■ Task brief: Pick out all lines of the entries that include the word "είχε" and copy them.

Source records:
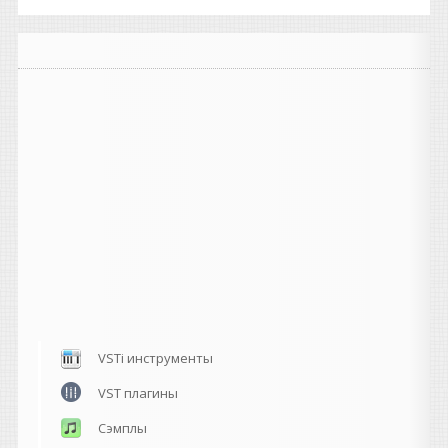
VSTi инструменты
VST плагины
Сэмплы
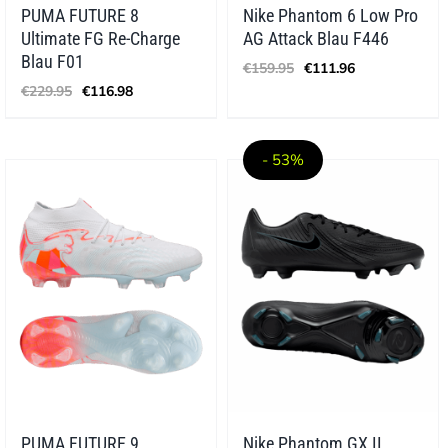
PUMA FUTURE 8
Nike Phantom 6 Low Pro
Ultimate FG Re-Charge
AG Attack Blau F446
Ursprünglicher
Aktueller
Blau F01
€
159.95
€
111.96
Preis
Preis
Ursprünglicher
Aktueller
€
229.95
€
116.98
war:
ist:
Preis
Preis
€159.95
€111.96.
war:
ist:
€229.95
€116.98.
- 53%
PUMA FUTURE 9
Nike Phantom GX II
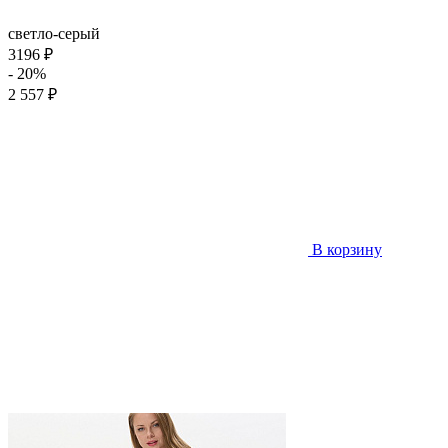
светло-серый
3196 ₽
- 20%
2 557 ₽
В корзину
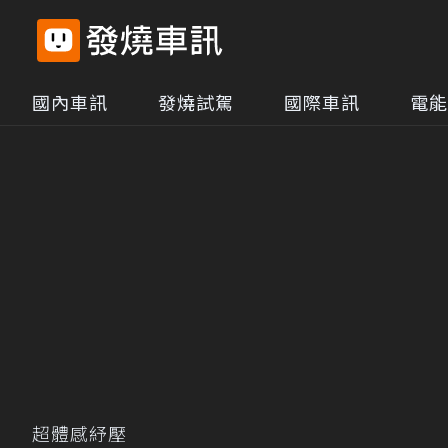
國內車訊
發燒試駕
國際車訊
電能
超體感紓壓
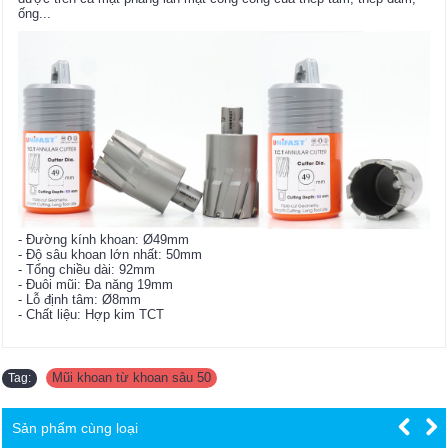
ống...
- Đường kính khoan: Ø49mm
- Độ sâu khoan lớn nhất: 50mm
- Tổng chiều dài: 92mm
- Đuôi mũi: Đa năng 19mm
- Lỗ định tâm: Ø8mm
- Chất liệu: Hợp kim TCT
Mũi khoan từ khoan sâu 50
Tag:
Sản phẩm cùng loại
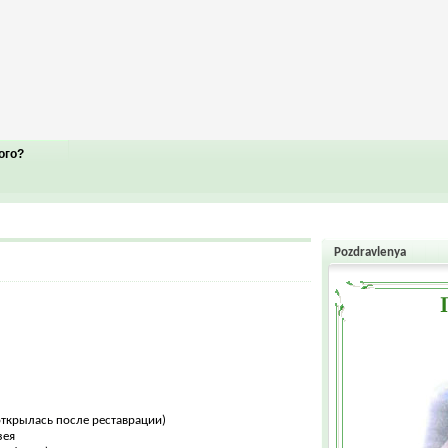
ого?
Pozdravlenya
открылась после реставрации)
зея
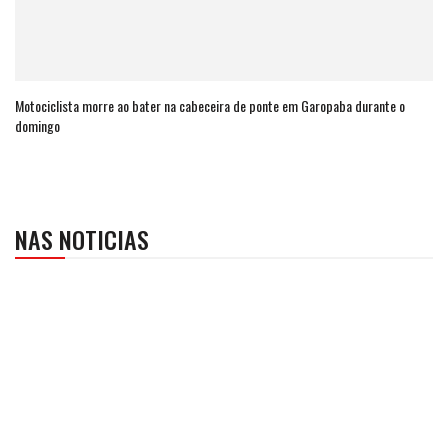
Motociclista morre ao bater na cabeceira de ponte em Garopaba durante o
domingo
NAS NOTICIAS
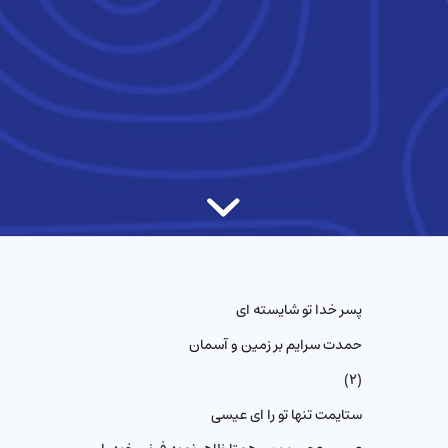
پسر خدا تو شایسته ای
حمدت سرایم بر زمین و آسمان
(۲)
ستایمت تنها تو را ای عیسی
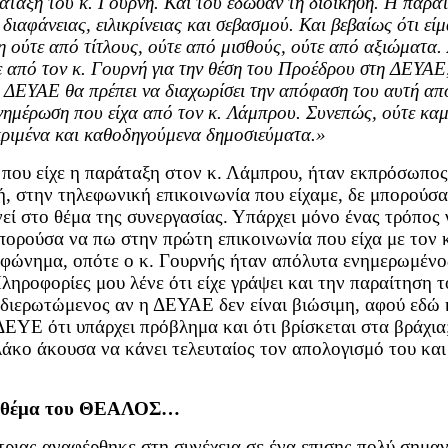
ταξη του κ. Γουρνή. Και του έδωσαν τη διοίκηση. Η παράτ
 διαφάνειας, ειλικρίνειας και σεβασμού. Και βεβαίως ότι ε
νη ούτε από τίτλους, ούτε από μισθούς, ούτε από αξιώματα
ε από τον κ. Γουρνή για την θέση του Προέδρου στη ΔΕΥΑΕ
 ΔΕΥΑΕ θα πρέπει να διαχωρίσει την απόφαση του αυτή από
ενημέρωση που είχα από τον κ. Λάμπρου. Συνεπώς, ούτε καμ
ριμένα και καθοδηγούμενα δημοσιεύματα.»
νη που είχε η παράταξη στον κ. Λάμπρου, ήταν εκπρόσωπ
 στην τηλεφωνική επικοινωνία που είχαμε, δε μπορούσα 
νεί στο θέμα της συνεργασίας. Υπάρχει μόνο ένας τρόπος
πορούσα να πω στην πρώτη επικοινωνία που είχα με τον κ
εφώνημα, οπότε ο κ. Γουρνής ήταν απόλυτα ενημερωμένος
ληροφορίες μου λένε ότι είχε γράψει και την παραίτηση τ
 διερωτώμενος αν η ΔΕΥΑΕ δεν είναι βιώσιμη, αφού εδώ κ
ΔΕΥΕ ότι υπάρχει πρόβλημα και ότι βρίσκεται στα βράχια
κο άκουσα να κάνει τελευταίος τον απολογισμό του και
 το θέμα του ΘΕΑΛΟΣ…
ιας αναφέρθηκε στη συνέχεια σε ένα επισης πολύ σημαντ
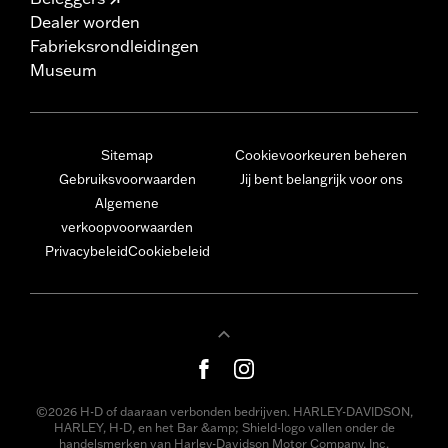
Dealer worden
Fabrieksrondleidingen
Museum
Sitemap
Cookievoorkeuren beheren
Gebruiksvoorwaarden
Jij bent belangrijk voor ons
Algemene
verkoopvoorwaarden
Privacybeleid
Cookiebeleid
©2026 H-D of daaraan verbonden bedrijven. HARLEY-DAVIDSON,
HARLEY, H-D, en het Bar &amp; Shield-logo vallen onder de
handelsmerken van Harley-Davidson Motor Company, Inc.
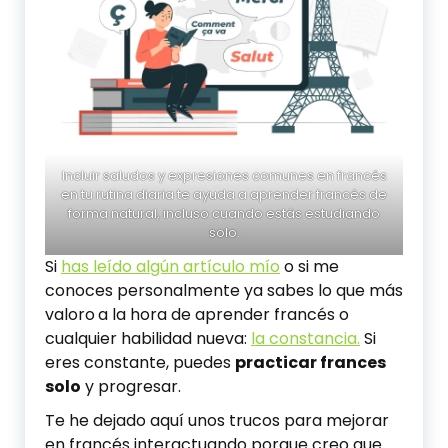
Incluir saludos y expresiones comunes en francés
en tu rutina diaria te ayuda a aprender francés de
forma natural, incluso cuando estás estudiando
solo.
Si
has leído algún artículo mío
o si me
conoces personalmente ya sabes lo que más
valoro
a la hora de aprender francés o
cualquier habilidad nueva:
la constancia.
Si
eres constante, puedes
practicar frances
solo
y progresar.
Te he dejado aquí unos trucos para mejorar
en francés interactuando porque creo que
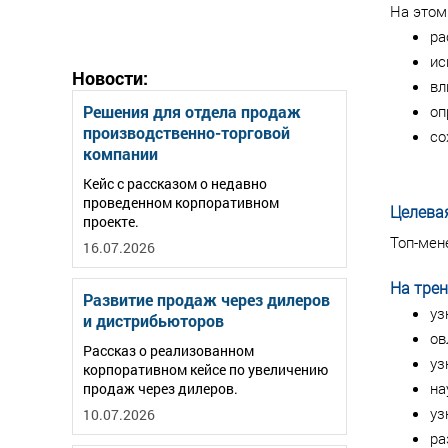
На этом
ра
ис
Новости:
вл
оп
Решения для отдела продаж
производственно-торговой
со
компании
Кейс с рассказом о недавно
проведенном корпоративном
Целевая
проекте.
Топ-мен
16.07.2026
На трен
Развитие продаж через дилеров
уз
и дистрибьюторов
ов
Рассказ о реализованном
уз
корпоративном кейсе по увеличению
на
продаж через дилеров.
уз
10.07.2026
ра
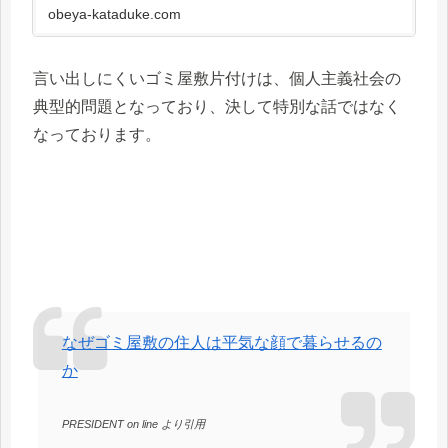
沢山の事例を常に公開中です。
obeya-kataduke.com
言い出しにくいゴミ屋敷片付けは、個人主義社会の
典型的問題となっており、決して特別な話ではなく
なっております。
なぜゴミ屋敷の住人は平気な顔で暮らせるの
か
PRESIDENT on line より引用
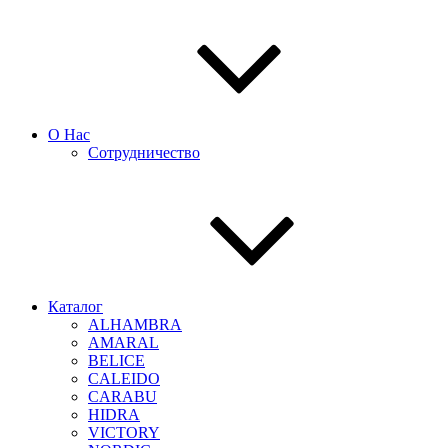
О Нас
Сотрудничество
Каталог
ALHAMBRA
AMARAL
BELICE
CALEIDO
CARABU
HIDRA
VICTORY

■ Solution for this problem:
νη που είχε η παράταξη στον κ. Λάμπρου, ήταν εκπρόσωπ
ληροφορίες μου λένε ότι είχε γράψει και την παραίτηση τ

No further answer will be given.